Haddad mostra coragem ao lançar um livro desse enquanto é o ministro responsável pela economia do Brasil. Ele mesmo brincou com isso dizendo que “é para lembrarem o que escrevi”, fazendo troça com o sociólogo Fernando Henrique Cardoso, que quando virou presidente pediu: “Esqueçam o que eu escrevi.”

Em evento no teatro do Sesc 14 Bis lotado, Haddad debateu o livro com o sociólogo Celso Rocha de Barros. Disse que o sistema capitalista é a cada dia mais agressivo, exigindo cada vez mais trabalho e velocidade nas entregas, levando a desgastes humanos que exigem uma revisão, sob risco de colapsos e muita infelicidade.

Haddad entende a dificuldade de alterar a estrutura de capital existente, especialmente no Brasil. Lembrou que o Estado brasileiro foi dado à elite econômica como indenização pelo fim da escravidão e ninguém nunca mais chegou perto de recuperar o Estado para a sociedade, com exceção do metalúrgico que chegou à Presidência.

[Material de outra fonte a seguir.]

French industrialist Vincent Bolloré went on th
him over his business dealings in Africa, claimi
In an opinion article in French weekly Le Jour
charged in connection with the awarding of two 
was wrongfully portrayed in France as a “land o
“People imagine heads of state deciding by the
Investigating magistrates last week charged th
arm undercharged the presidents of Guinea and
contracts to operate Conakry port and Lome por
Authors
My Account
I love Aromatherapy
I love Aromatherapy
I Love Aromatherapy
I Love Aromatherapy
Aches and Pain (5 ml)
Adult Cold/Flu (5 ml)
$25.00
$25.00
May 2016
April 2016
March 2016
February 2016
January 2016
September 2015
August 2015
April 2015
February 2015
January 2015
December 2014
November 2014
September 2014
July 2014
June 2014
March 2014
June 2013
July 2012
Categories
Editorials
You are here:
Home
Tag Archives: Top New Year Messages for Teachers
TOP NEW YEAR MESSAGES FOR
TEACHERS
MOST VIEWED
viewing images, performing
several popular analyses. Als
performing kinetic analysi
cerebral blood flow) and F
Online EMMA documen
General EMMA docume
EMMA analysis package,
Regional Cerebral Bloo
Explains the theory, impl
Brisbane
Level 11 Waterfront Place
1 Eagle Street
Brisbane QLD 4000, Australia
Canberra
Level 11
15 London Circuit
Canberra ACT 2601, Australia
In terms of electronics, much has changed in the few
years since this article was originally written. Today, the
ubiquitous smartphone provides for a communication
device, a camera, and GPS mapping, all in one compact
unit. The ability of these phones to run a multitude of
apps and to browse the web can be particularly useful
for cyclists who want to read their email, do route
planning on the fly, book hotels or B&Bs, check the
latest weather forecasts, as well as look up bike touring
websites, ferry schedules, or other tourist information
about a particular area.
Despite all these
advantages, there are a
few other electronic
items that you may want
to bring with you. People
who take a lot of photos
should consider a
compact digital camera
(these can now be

Nesse contexto, defendeu uma mobilização contra a extrema-direita como forma de se construir um ambiente econômico mais justo e distributivo.

O autor se revela um personagem político diferenciado. Dificilmente veremos outro com a mesma capacidade intelectual e propostas desse tipo. A dúvida é saber se o eleitor vai entendê-las.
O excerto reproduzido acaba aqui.